Levels of Processing in Matching Photos of Unfamiliar Faces

Published: 9 May 2024| Version 1 | DOI: 10.17632/zr2dgv59s5.1
Daniel Fitousi


The ability to indicate whether two face-images belong to the same person or to two different identities is a crucial skill in many practical settings such as: passport control, surveillance, and eye-witnessing. However, despite extensive research, the mechanisms that govern face-matching are still not understood. This is partly due to limitations of the original face-matching paradigm. The present study develops a modified face-matching task that overcome these constraints.
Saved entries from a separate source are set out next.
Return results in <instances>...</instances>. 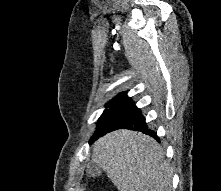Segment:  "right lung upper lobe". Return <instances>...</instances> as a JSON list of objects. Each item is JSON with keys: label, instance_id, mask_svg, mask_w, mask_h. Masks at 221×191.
<instances>
[{"label": "right lung upper lobe", "instance_id": "obj_1", "mask_svg": "<svg viewBox=\"0 0 221 191\" xmlns=\"http://www.w3.org/2000/svg\"><path fill=\"white\" fill-rule=\"evenodd\" d=\"M126 93H120L119 95H117L116 97H114L111 101H120L123 97H125ZM110 101V102H111Z\"/></svg>", "mask_w": 221, "mask_h": 191}]
</instances>
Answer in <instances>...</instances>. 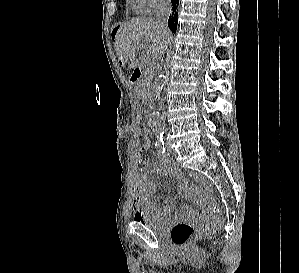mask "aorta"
Instances as JSON below:
<instances>
[{"instance_id":"obj_1","label":"aorta","mask_w":299,"mask_h":273,"mask_svg":"<svg viewBox=\"0 0 299 273\" xmlns=\"http://www.w3.org/2000/svg\"><path fill=\"white\" fill-rule=\"evenodd\" d=\"M164 81H165V77L163 75H160L156 79L157 86L161 87ZM148 125L152 129V131L157 135V137L162 138V134L164 132V123L158 112L149 113Z\"/></svg>"}]
</instances>
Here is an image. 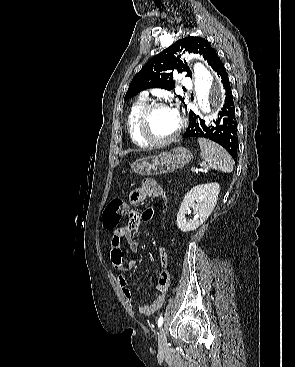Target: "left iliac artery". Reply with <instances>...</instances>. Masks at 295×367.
I'll return each instance as SVG.
<instances>
[{
  "label": "left iliac artery",
  "mask_w": 295,
  "mask_h": 367,
  "mask_svg": "<svg viewBox=\"0 0 295 367\" xmlns=\"http://www.w3.org/2000/svg\"><path fill=\"white\" fill-rule=\"evenodd\" d=\"M158 327L160 328L161 326H162V324H163V317L161 316V317H159V319H158Z\"/></svg>",
  "instance_id": "44dca946"
}]
</instances>
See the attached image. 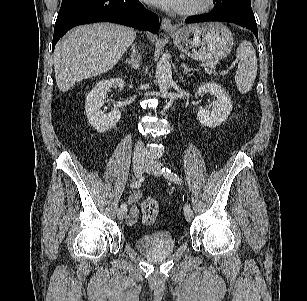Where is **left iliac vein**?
I'll use <instances>...</instances> for the list:
<instances>
[{
    "mask_svg": "<svg viewBox=\"0 0 307 301\" xmlns=\"http://www.w3.org/2000/svg\"><path fill=\"white\" fill-rule=\"evenodd\" d=\"M145 171L153 175L160 176L162 174V164L149 158L145 161ZM184 215L186 221L188 222L192 221L194 217V213L191 208L188 211H185Z\"/></svg>",
    "mask_w": 307,
    "mask_h": 301,
    "instance_id": "left-iliac-vein-1",
    "label": "left iliac vein"
}]
</instances>
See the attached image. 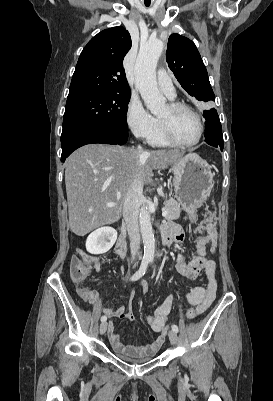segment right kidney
Masks as SVG:
<instances>
[{
	"label": "right kidney",
	"instance_id": "right-kidney-1",
	"mask_svg": "<svg viewBox=\"0 0 273 401\" xmlns=\"http://www.w3.org/2000/svg\"><path fill=\"white\" fill-rule=\"evenodd\" d=\"M117 239V231L112 227H101L93 231L86 241V249L91 255H102L113 247Z\"/></svg>",
	"mask_w": 273,
	"mask_h": 401
}]
</instances>
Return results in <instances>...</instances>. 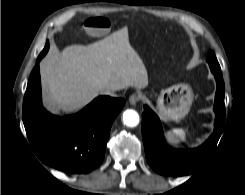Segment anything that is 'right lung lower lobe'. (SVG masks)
I'll return each instance as SVG.
<instances>
[{
	"label": "right lung lower lobe",
	"mask_w": 245,
	"mask_h": 195,
	"mask_svg": "<svg viewBox=\"0 0 245 195\" xmlns=\"http://www.w3.org/2000/svg\"><path fill=\"white\" fill-rule=\"evenodd\" d=\"M45 48L49 49L48 41ZM43 57L42 51L23 100V122L30 145L44 164L69 174H86L103 160L111 125L125 100L99 96L75 115L50 114L41 102L39 61Z\"/></svg>",
	"instance_id": "right-lung-lower-lobe-1"
}]
</instances>
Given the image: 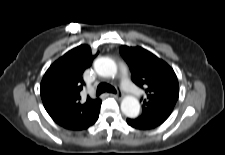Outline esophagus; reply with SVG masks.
Instances as JSON below:
<instances>
[{
	"label": "esophagus",
	"mask_w": 225,
	"mask_h": 155,
	"mask_svg": "<svg viewBox=\"0 0 225 155\" xmlns=\"http://www.w3.org/2000/svg\"><path fill=\"white\" fill-rule=\"evenodd\" d=\"M111 96L117 98V99H121L122 98V93L121 92H117V93H111Z\"/></svg>",
	"instance_id": "34e87169"
}]
</instances>
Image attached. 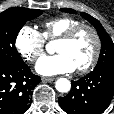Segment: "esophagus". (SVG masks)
<instances>
[{"label":"esophagus","instance_id":"1","mask_svg":"<svg viewBox=\"0 0 114 114\" xmlns=\"http://www.w3.org/2000/svg\"><path fill=\"white\" fill-rule=\"evenodd\" d=\"M41 80L43 82H52L55 80V78H52V77H42Z\"/></svg>","mask_w":114,"mask_h":114}]
</instances>
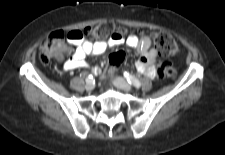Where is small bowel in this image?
Masks as SVG:
<instances>
[{
  "instance_id": "obj_1",
  "label": "small bowel",
  "mask_w": 225,
  "mask_h": 155,
  "mask_svg": "<svg viewBox=\"0 0 225 155\" xmlns=\"http://www.w3.org/2000/svg\"><path fill=\"white\" fill-rule=\"evenodd\" d=\"M67 40L71 44H74L75 47L71 58L64 64L65 70L86 68L88 66L85 60L86 56L102 54L111 47L125 43L128 47L135 49L139 54L136 61L138 71L149 78H153L156 75L152 64L157 59L158 53L157 50L151 46V40L148 36L138 37L135 34H130L126 37L114 36L106 41L91 42L86 40V35L83 31L71 29L67 33ZM92 71L98 74L100 69L94 66L92 67Z\"/></svg>"
}]
</instances>
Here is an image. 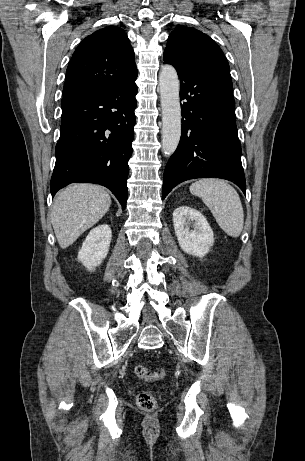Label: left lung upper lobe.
Listing matches in <instances>:
<instances>
[{
	"mask_svg": "<svg viewBox=\"0 0 305 461\" xmlns=\"http://www.w3.org/2000/svg\"><path fill=\"white\" fill-rule=\"evenodd\" d=\"M163 59L176 70L191 73L215 70L230 72L227 59L215 41L201 31L186 26H178L170 34Z\"/></svg>",
	"mask_w": 305,
	"mask_h": 461,
	"instance_id": "left-lung-upper-lobe-1",
	"label": "left lung upper lobe"
}]
</instances>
The paradigm is modeled after the classic same-different paradigm, and as such affords a tighter experimental control and a more rigorous theoretical resolution of the face-matching process: (a) the task is speeded, (b) a physical condition is added where two identical face-images are presented side-by-side, and (c) the level to which participants draw their attention (physical, nominal) is manipulated across blocks. The results with upright faces (Experiment 1) support a hierarchical model of processing, according to which featural, physical and nominal levels are processed in a serial self-terminating fashion. The results with inverted faces (Experiment 2) are less supportive of such a mechanism. Implications for central debates in the face-recognition field such as image-variability, face-space, and inversion are discussed.